The data that follows is to be copied exactly, with each image removed.

───── Data provided

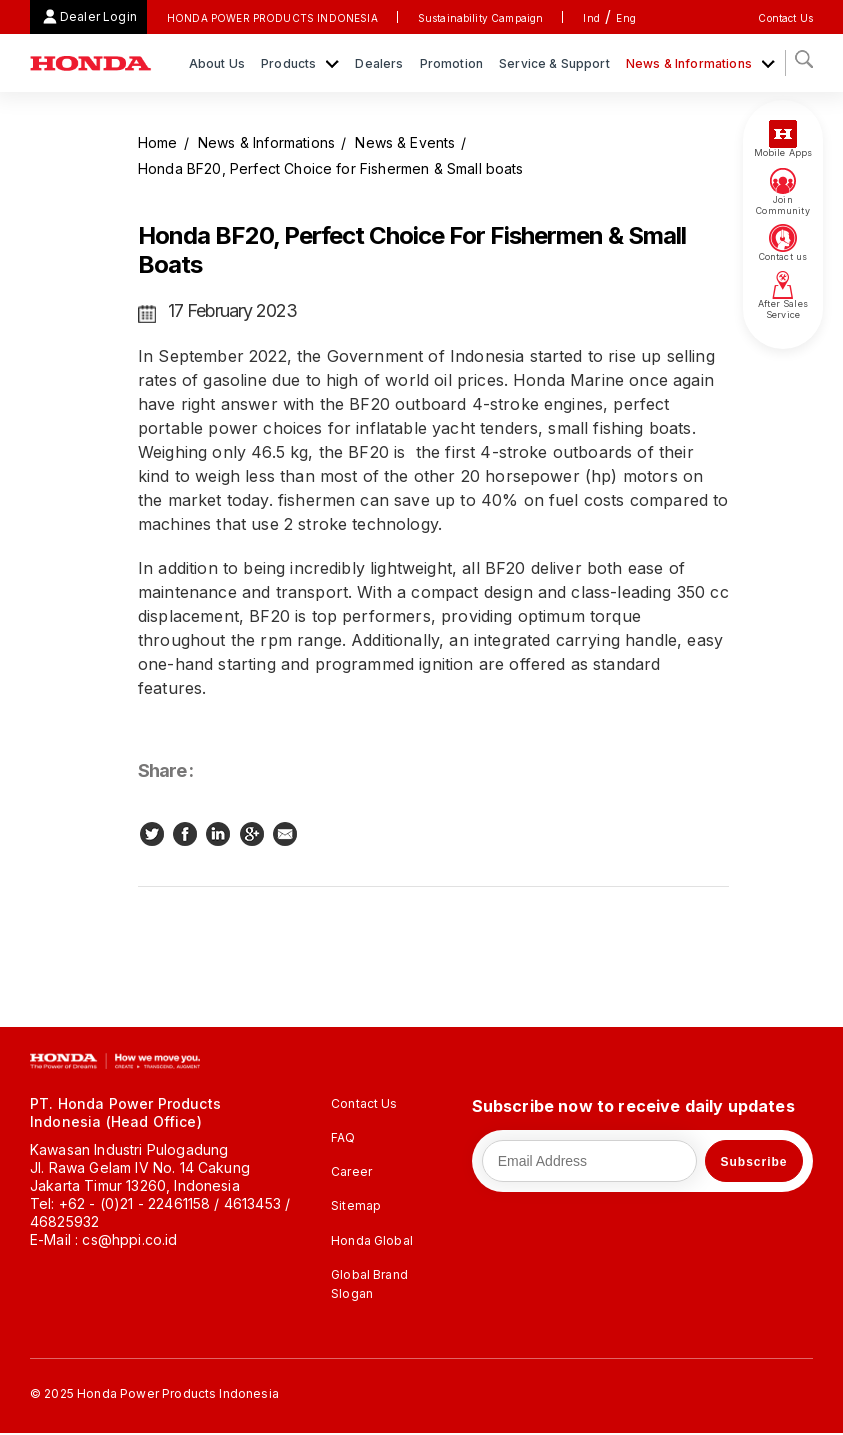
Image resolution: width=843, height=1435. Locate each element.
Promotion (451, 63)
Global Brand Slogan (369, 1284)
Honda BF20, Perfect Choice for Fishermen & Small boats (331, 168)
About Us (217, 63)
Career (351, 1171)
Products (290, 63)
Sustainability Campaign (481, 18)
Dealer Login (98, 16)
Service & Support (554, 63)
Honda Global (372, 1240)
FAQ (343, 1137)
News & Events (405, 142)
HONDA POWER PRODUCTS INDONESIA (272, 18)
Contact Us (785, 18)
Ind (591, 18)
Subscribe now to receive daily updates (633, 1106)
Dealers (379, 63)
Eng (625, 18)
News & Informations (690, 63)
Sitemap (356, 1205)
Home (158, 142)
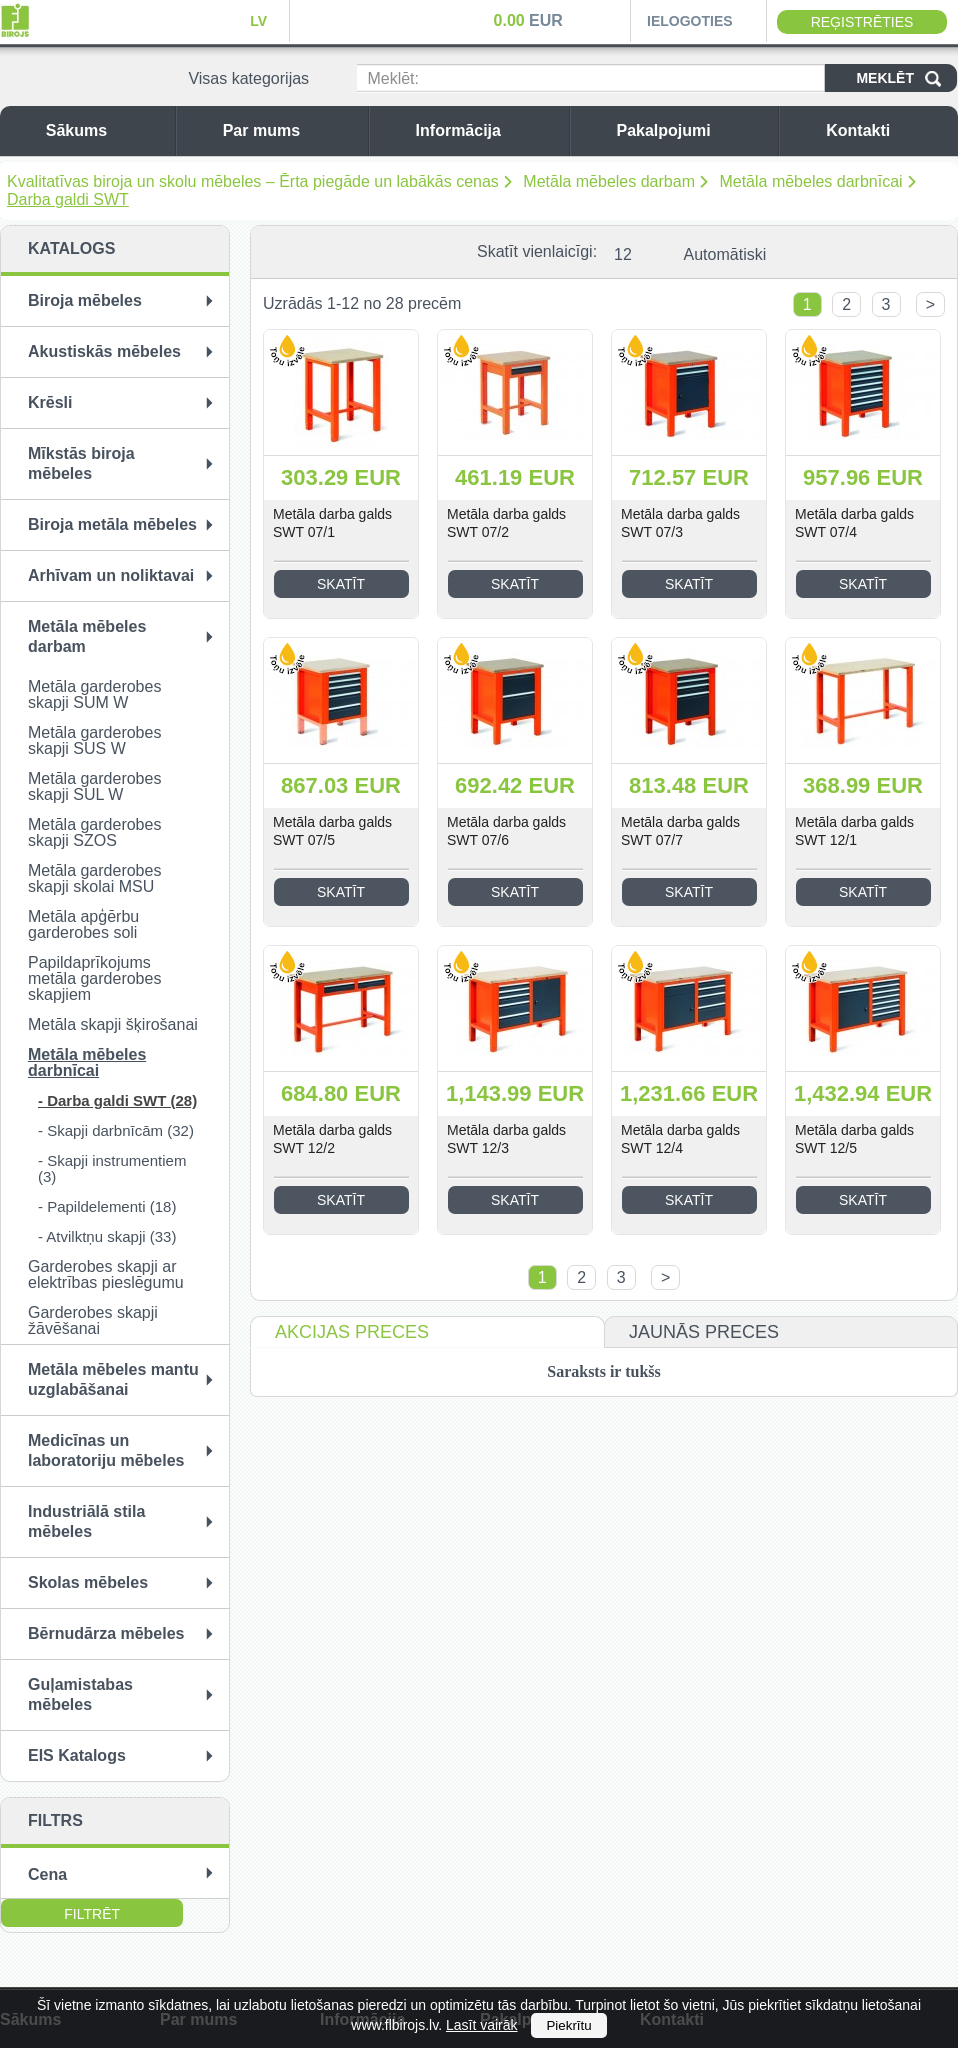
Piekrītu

──────────

* **The completed task**
Image resolution: width=843, height=1435. Locate each element.
Promotion (451, 63)
Global Brand Slogan (369, 1284)
Honda BF20, Perfect Choice for Fishermen & Small boats (331, 168)
About Us (217, 63)
Career (351, 1171)
Products (290, 63)
Sustainability Campaign (481, 18)
Dealer Login (98, 16)
Service & Support (554, 63)
Honda Global (372, 1240)
FAQ (343, 1137)
News & Events (405, 142)
HONDA POWER PRODUCTS INDONESIA (272, 18)
Contact Us (785, 18)
Ind (591, 18)
Subscribe now to receive daily updates (633, 1106)
Dealers (379, 63)
Eng (625, 18)
News & Informations (690, 63)
Sitemap (356, 1205)
Home (158, 142)
Piekrītu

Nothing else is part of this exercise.